Setting up with Google Colab

Google Colab is a free, cloud-based platform that allows you to run Python code in a Jupyter-like environment without installing anything locally. You will need a Google account and a stable internet connection.

Step-by-Step Instructions:

  1. Download the repository: Go to the course GitHub repository and download it by clicking the green “Code” button and selecting “Download ZIP.” Unzip this file into a working folder of your own choice. (See numbers 1, 2, and 3 on the following image).

    image

  2. Open Google Colab: Navigate to Google Colab and sign in with your Google account. http://colab.research.google.com

  3. Upload the notebook: Click on “Upload” in Colab, then “Choose file,” and select the Python notebook (.ipynb) you want to work on from your downloaded folder. See numbers 1 and 2 in the figure below. Then, navigate to your working folder (Step 1) and select the Python notebook (.ipynb) you want to work on (e.g. lab_session_00.ipynb).

    image

  4. Expand Sections: Once open, click on "View" >> "Expand sections" on the menu bar.

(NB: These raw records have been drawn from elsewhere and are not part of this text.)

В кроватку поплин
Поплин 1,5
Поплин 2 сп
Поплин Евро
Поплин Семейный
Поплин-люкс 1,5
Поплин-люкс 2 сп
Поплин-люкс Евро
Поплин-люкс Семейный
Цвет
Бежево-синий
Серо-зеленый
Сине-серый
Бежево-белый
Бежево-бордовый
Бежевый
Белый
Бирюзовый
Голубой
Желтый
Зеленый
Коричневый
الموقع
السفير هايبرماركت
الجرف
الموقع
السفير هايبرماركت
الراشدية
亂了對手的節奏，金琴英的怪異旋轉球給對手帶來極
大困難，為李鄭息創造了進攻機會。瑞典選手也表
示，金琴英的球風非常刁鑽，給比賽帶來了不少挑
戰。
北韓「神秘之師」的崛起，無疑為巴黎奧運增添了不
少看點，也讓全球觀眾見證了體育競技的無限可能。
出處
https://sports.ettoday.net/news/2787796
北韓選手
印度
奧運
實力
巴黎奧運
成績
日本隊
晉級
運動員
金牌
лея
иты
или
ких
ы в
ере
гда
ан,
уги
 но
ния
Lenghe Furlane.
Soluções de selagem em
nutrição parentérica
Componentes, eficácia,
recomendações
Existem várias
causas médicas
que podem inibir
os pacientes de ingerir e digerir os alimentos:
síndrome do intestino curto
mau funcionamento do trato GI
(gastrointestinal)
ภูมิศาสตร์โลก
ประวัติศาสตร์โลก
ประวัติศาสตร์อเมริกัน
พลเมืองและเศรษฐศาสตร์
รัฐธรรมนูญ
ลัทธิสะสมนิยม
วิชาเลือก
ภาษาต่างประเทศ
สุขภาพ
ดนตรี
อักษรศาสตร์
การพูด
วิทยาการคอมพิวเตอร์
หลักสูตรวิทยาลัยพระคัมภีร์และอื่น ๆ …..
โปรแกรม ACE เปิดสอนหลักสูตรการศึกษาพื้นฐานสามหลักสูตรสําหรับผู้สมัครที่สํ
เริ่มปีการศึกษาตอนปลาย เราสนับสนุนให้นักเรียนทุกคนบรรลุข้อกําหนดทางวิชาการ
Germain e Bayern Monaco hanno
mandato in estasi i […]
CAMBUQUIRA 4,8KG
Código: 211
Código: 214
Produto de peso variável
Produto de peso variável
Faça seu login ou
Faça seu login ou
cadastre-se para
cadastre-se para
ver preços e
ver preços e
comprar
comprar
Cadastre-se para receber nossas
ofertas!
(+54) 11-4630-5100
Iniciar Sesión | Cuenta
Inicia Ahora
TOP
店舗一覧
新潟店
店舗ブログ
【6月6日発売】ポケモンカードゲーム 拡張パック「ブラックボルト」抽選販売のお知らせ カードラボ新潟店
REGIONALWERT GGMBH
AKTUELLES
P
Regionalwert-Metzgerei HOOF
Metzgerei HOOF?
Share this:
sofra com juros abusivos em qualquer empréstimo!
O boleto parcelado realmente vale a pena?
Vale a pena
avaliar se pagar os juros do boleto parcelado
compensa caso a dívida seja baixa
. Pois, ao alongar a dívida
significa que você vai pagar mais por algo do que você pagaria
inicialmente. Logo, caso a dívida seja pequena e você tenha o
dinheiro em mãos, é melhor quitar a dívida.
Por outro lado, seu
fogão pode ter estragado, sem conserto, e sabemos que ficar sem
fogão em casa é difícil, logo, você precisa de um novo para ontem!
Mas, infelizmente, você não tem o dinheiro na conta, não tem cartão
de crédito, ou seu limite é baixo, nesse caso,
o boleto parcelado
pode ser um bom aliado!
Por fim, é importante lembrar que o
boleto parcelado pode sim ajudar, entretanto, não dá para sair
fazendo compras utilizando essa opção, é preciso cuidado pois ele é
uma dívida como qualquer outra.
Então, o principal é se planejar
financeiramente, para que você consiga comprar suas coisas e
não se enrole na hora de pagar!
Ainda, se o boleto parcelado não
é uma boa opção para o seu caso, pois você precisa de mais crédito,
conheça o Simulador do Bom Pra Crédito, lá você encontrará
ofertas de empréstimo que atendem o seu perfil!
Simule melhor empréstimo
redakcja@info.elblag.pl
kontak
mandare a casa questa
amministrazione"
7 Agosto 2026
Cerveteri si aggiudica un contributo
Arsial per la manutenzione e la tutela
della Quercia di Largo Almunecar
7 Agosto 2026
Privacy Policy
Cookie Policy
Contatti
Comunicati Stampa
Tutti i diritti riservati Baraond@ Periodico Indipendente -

  5. Prepare the environment: Each notebook contains cells for preparing the environment in Colab. Locate these cells (usually at the top of the notebook), uncomment the setup lines related to Google Colab (remove the #), and run the cell to install the required packages. See the figure below. Run this cell and wait until finished.

    image

  6. Run the notebook: Once the setup is complete, you’re ready to run your code in Colab. The required packages will be installed, and you can proceed with the lab session. Ignore warning messages that appear during package installation.

Important Notes:

• Colab provides limited computing power, so for large datasets or complex computations, it’s recommended to download the notebooks and run them locally. • The requirements.txt file might be updated during the course, so keep an eye on repository updates.